I know its a slim chance anyone can identify exactly what they are (based on the laws regarding taking corals from the caribbean). But Im hoping by making this post members with more knowledge than myself could please send some of their knowledge my way *cool-dude

Even if they can't be identified, I thought I would upload pics for the members to see. The second to last Picture is of my tank set up thats in the middle of getting Hard Piping installed (among other things), but couldn't finish today because I had a wrong size coupling and Lowes closed before I realized it. So please excuse the clutter, everything in the tank is normally in my 20G refugium. The pic makes the tank look not cluttered but it is haha.

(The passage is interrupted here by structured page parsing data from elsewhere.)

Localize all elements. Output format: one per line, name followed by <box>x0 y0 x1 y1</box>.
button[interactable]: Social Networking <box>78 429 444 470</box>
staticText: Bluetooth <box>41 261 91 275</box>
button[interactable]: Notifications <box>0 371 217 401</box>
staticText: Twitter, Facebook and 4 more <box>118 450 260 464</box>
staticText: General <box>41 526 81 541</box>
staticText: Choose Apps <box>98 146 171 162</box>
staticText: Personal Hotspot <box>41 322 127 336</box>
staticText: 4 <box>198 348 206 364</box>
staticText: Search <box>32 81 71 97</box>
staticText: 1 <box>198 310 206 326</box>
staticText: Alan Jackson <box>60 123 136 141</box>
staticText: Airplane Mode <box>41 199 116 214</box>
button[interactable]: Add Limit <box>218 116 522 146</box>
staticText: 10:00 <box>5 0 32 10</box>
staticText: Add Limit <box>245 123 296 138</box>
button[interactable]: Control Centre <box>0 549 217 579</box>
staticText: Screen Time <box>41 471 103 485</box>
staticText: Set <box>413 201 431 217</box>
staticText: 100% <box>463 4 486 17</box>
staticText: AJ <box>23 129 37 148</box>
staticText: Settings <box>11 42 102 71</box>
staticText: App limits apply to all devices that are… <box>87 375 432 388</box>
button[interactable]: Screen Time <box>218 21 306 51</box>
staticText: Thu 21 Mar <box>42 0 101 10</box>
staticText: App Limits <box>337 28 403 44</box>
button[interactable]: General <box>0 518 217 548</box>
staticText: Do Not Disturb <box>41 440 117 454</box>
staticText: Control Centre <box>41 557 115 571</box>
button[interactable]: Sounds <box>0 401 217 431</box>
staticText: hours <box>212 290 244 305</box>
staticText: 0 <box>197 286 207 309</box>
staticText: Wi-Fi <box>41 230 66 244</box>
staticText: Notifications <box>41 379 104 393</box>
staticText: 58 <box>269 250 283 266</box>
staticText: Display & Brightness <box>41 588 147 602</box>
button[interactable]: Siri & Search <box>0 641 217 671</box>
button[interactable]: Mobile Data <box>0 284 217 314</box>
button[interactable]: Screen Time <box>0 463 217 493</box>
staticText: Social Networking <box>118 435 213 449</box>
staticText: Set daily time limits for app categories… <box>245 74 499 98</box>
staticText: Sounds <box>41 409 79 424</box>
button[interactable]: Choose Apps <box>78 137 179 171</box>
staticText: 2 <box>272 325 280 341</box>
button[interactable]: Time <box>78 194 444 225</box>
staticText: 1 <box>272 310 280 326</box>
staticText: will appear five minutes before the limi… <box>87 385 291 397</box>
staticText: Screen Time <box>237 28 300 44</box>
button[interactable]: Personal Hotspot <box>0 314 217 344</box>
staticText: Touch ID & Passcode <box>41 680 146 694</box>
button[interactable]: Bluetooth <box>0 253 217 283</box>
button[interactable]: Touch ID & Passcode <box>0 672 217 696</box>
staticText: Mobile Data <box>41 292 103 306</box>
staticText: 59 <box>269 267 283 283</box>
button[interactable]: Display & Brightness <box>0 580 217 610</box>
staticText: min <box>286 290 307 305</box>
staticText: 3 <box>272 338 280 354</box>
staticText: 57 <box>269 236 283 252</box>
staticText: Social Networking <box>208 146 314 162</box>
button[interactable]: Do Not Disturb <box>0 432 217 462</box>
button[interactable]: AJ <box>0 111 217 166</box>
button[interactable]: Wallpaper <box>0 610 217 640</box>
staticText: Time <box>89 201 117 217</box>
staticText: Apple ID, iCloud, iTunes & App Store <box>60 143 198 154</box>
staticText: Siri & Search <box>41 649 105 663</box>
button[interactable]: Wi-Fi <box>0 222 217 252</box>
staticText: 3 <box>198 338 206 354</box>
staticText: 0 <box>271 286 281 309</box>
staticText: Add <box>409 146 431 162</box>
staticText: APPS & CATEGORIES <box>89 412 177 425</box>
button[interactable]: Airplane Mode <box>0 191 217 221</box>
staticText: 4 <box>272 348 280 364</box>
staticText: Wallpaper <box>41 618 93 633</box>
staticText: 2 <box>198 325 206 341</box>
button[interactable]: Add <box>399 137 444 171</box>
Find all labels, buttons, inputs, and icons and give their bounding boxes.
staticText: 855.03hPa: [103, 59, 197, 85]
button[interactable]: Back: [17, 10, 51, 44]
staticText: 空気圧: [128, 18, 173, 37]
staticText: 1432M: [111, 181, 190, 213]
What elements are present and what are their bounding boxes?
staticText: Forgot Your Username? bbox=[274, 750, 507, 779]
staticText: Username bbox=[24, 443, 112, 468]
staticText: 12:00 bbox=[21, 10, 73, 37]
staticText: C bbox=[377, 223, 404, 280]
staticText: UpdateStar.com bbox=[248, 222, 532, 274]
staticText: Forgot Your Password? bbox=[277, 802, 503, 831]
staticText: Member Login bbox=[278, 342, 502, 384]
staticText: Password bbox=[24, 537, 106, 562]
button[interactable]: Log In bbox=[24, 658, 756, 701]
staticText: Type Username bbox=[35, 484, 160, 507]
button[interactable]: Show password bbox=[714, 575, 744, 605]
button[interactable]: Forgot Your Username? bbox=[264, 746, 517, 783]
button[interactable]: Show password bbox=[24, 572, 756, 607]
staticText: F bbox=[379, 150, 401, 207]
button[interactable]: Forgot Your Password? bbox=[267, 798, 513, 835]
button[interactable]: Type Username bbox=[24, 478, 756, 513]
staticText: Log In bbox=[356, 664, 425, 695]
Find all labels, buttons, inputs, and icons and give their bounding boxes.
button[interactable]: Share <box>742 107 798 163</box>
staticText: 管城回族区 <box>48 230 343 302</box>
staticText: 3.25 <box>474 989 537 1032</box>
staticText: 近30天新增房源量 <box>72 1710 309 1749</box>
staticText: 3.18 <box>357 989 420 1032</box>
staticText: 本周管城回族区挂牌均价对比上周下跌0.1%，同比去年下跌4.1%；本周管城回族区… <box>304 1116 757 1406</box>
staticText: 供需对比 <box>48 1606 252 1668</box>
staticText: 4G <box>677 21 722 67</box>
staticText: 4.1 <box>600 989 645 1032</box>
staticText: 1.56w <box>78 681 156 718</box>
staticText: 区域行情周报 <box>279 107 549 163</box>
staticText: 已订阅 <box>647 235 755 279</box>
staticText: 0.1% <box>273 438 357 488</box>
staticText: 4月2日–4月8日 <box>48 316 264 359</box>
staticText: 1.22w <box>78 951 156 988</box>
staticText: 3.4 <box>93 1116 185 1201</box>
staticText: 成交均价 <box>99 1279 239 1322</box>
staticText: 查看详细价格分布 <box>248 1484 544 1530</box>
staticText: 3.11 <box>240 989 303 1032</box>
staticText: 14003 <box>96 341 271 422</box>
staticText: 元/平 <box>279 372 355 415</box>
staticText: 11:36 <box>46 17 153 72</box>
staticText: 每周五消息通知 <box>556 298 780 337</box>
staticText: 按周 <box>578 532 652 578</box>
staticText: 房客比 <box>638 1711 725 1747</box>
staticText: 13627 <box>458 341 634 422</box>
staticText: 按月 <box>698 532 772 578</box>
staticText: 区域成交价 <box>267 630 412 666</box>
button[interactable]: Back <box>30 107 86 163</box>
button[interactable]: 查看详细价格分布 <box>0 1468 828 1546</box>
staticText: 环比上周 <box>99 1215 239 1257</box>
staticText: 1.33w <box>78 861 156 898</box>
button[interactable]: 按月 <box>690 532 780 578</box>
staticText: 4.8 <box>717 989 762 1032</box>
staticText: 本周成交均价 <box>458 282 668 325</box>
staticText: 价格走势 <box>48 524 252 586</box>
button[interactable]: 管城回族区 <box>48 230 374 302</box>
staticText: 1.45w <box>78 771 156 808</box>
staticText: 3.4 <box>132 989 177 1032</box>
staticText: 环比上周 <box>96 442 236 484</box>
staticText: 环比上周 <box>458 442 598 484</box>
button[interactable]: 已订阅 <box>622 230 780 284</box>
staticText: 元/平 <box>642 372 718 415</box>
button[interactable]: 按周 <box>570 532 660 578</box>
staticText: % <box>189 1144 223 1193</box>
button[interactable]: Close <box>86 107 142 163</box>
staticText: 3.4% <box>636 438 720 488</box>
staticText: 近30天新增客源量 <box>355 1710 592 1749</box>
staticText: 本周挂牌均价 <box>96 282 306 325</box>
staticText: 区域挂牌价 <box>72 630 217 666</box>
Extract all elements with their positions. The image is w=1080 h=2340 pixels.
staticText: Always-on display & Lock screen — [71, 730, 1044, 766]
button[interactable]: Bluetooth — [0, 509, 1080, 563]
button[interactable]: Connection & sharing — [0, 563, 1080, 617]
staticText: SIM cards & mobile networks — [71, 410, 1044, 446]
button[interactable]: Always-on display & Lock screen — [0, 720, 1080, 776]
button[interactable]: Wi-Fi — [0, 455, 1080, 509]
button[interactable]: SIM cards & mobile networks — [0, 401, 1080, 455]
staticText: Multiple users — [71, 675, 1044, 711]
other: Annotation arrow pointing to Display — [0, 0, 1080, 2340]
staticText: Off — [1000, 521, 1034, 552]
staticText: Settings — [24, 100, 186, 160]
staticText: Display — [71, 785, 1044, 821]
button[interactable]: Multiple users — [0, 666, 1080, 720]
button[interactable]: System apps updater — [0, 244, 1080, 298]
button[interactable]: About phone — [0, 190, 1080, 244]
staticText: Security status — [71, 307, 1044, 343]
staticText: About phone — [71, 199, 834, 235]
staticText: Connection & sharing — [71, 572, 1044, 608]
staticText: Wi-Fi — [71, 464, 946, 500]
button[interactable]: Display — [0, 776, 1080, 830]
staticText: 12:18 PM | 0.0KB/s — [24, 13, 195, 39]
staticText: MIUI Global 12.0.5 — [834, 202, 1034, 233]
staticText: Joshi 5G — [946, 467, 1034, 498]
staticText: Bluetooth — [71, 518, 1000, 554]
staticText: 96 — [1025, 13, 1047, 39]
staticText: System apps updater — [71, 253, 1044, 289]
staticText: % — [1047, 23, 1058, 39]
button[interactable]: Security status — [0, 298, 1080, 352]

Anyways sorry for the rant! Here is what I've learned over the past three days they've been in the tank. None of the critters liked the top of the water column one bit (maybe the LED intensity was too much...idk). I moved the rock to roughly the middle of the water column and they have been much happier! They are getting more color and becoming more active day by day at quit an impressive rate.

They all like a strong water flow. For the time being (until "tomorrow") I have the crappy powerhead in the front corner. Almost instantly after I put that in and set up, #1 and #3 opened up and now are "always" open (they are not dead they do occasionally close haha), with what Im going to assume is some sort of "sifting" organ not quit protruding out, but definitely visible when I look into them, #4 isn't always open but more than before putting the powerhead in. Before the powerhead, the only time I saw them open is when I initially put them in the tank. On the same note the NEM barely ever hides and whatever #2 is isn't "shrunk" up anymore. Lastly is #2 and the NEM are most active when the LED's are at the lowest brightness and even more so when lights are out. Only reason I say this is because the NEM will come fully out of its hole and flow with the current. Also #2 will "expand" to its full size and "bubbles" (not air bubbles) start to appear for a lack of better terms. I got a pic of it starting to do what Im talking about. Note: #2 is green with a blue hue, the LED's were throwing my camera off. 

Please feel free to comment! I don't know much about these critters and any additional information I can gather to make this critters thrive would be greatly appreciated!

Even if you don't know anything. Thank you for looking, hope you liked the pics!


----------



## coralbandit (Jul 29, 2012)

#2 is some type of brain coral:favites sp.
1&3 are clams or mussles(mollusk)
Can't really tell what 4 is and 5 is some kind of nem?


----------



## woody019 (Oct 4, 2012)

#4 is a mollusk theres just so much macro and choraline on it, it blends in to the rock.

#5 I also think is some kind of anemone, I know its not aptaisa thanks to your reply on my last thread. Where it is at tucked up under the rock that was the best pic I could get. I guess I'm gonna have to keep on eye on it to see if its bad or not and if it starts to spread.

Thanks for your help now I at least have some base to start off on, which is all I was asking for appreciate it!


----------



## Reefing Madness (Aug 12, 2011)

#5- Mojano Anemone


----------



## woody019 (Oct 4, 2012)

Here is a better look at #5 the anemone

Should I get rid of it?

Thank you


----------



## Reefing Madness (Aug 12, 2011)

Yes


----------